On 27 May 2012, at 12:15, Russell Standish wrote:
On Thu, May 24, 2012 at 03:42:15PM +0200, Bruno Marchal wrote:
But "a => Ba" is a valid rule for all logic having a Kripke
semantics. Why? Because it means that a is supposed to be valid (for
example you have already prove it), so a, like any theorem, will be
true in all worlds, so a will be in particular true in all worlds
accessible from anywhere in the model, so Ba will be true in all
worlds of the model, so Ba is also a theorem.
I still don't follow. If I have proved a is true in some world, why
should I infer that it is true in all worlds? What am I missing?
I realize my previous answer might be too long and miss your question.

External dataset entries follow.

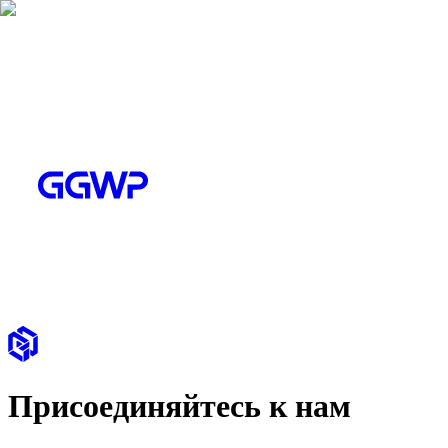
Присоединяйтесь к нам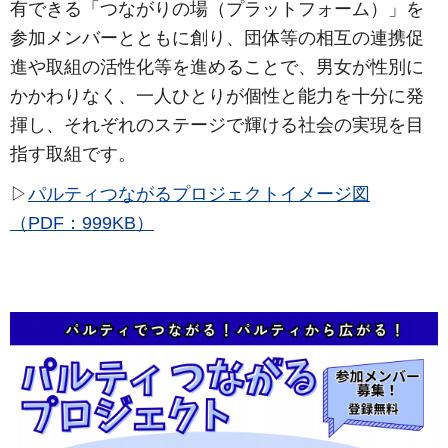
有できる「つながりの場（プラットフォーム）」を
参加メンバーとともに創り、団体等の相互の連携促
進や取組の活性化等を進めることで、男女が性別に
かかわりなく、一人ひとりが個性と能力を十分に発
揮し、それぞれのステージで輝ける社会の実現を目
指す取組です。
▷
パルティつながるプロジェクトイメージ図
（PDF：999KB）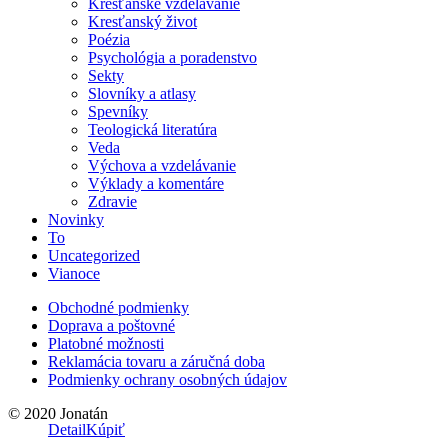
Kresťanské vzdelávanie
Kresťanský život
Poézia
Psychológia a poradenstvo
Sekty
Slovníky a atlasy
Spevníky
Teologická literatúra
Veda
Výchova a vzdelávanie
Výklady a komentáre
Zdravie
Novinky
To
Uncategorized
Vianoce
Obchodné podmienky
Doprava a poštovné
Platobné možnosti
Reklamácia tovaru a záručná doba
Podmienky ochrany osobných údajov
© 2020 Jonatán
Detail
Kúpiť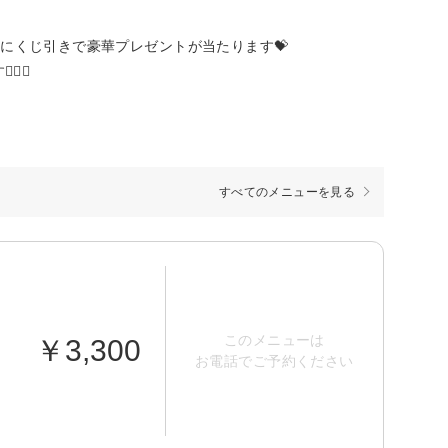
員にくじ引きで豪華プレゼントが当たります💝
♀️✨
すべてのメニューを見る
このメニューは
￥3,300
お電話でご予約ください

Apology if it is the case.
Here is a shorter answer. The idea of proving, is that what is proved
in true in all possible world. If not, a world would exist as a
counter-example, invalidating the argument.
You might want to prove something about your actual world, but this
can only have the form of a conditional like if my world satisfy such
a such propositions then it has to satisfy that or this proposition,
and that conditional has better to be true in all worlds, for we never
really know which world we are in, we can only make theories.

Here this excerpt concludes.